Start of Block

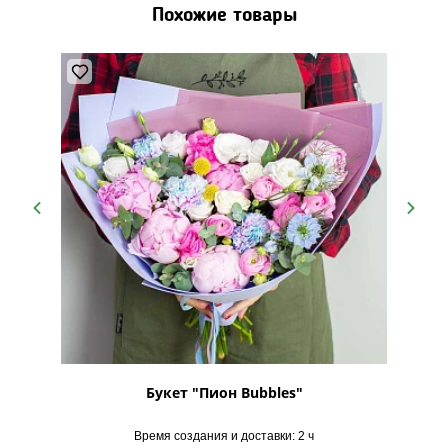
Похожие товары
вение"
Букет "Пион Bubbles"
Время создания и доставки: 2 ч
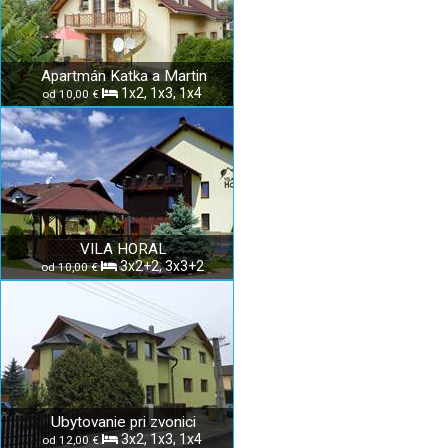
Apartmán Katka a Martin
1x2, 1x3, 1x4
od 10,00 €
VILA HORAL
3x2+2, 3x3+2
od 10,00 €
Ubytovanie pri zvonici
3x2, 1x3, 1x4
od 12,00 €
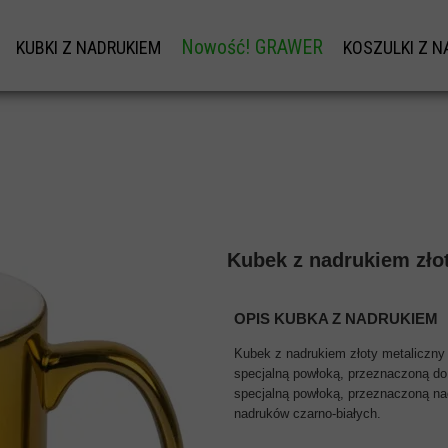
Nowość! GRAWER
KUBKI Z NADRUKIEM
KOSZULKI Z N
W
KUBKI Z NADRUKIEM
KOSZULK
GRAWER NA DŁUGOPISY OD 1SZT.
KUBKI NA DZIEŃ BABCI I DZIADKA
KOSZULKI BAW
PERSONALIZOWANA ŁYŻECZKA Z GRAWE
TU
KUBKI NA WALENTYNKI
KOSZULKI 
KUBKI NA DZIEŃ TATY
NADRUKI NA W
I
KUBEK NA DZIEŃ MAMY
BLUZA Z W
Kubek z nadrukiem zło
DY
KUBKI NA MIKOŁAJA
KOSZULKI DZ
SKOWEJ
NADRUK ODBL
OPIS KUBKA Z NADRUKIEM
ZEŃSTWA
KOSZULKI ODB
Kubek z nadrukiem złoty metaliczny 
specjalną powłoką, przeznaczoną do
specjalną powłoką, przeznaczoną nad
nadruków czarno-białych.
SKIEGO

End of Block
Start of Block

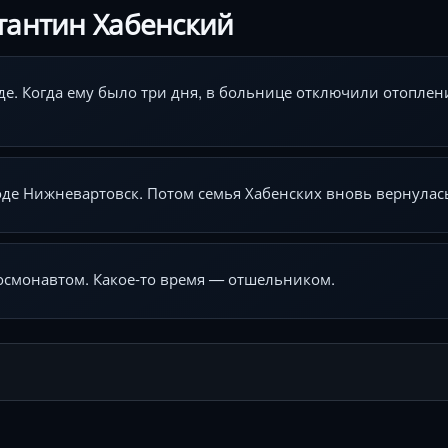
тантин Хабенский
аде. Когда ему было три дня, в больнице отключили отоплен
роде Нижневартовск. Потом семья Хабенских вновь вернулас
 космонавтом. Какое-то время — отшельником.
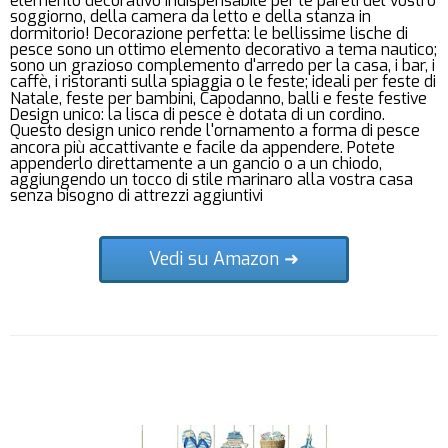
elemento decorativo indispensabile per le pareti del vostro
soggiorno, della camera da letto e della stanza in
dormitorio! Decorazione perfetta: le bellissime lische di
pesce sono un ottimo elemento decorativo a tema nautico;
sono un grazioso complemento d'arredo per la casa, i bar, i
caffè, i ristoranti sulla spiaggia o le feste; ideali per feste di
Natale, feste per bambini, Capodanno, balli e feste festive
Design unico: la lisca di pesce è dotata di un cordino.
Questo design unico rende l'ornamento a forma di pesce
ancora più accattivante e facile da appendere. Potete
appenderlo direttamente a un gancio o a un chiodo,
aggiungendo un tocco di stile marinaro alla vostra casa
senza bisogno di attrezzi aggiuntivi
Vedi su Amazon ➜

End of Block

Take from the entries every line that has the string "przeznaczoną".

## OUTPUT FOR THIS TASK
specjalną powłoką, przeznaczoną do
specjalną powłoką, przeznaczoną nad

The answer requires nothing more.